Print exactly the lines below between the line holding "Ako čítať e-knihy zabezpečené cez Adobe DRM?" and the line holding "Expressions like <CODE>a[i++]", inclusive, and nothing more.

____ DATA SHOWN

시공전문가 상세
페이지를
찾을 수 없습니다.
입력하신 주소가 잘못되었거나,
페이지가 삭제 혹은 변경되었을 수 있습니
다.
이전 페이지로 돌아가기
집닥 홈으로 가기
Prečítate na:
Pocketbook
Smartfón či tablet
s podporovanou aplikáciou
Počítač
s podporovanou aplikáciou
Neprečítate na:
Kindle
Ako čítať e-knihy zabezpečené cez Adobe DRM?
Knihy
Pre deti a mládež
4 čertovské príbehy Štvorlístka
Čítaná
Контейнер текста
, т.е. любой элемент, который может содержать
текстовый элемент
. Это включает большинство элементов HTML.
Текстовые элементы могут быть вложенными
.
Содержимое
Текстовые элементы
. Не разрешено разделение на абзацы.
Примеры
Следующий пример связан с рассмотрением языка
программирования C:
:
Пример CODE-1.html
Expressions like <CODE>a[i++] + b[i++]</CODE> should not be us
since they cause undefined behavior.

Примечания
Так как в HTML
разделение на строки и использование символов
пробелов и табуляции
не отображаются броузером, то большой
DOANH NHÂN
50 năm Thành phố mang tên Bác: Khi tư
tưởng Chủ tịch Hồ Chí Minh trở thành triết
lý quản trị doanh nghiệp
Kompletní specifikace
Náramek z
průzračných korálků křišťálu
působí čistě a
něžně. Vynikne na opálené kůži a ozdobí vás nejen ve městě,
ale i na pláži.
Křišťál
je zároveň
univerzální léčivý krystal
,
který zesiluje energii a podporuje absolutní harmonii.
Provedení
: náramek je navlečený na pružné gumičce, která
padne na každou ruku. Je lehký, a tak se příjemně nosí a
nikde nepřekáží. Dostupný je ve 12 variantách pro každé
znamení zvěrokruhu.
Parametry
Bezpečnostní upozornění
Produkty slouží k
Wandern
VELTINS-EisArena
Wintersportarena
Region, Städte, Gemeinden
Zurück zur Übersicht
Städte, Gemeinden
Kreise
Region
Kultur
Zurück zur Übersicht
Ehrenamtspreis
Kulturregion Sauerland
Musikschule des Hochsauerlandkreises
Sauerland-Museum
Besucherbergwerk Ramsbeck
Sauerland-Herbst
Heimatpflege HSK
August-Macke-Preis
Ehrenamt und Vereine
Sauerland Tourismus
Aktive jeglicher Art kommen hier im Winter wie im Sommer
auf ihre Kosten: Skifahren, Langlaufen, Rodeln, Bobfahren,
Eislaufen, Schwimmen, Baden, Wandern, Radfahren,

________

== TASK RESPONSE ==
Ako čítať e-knihy zabezpečené cez Adobe DRM?
Knihy
Pre deti a mládež
4 čertovské príbehy Štvorlístka
Čítaná
Контейнер текста
, т.е. любой элемент, который может содержать
текстовый элемент
. Это включает большинство элементов HTML.
Текстовые элементы могут быть вложенными
.
Содержимое
Текстовые элементы
. Не разрешено разделение на абзацы.
Примеры
Следующий пример связан с рассмотрением языка
программирования C:
:
Пример CODE-1.html
Expressions like <CODE>a[i++] + b[i++]</CODE> should not be us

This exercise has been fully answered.